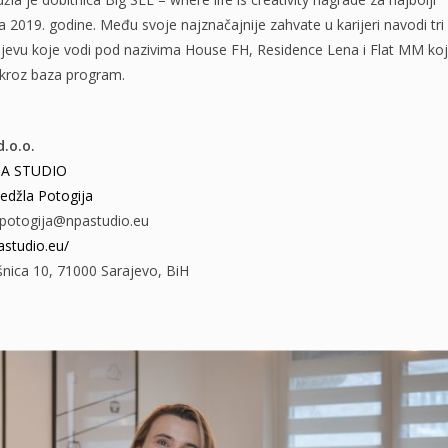
era 2019. godine. Među svoje najznačajnije zahvate u karijeri navodi tri
ajevu koje vodi pod nazivima House FH, Residence Lena i Flat MM ko
 kroz baza program.
.o.o.
A STUDIO
edžla Potogija
.potogija@npastudio.eu
studio.eu/
nica 10, 71000 Sarajevo, BiH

◆ TASK DESCRIPTION
For each record above, write out every line exactly and skip the pictures.

◆ EXERCISE ANSWER
era 2019. godine. Među svoje najznačajnije zahvate u karijeri navodi tri
ajevu koje vodi pod nazivima House FH, Residence Lena i Flat MM ko
 kroz baza program.
.o.o.
A STUDIO
edžla Potogija
.potogija@npastudio.eu
studio.eu/
nica 10, 71000 Sarajevo, BiH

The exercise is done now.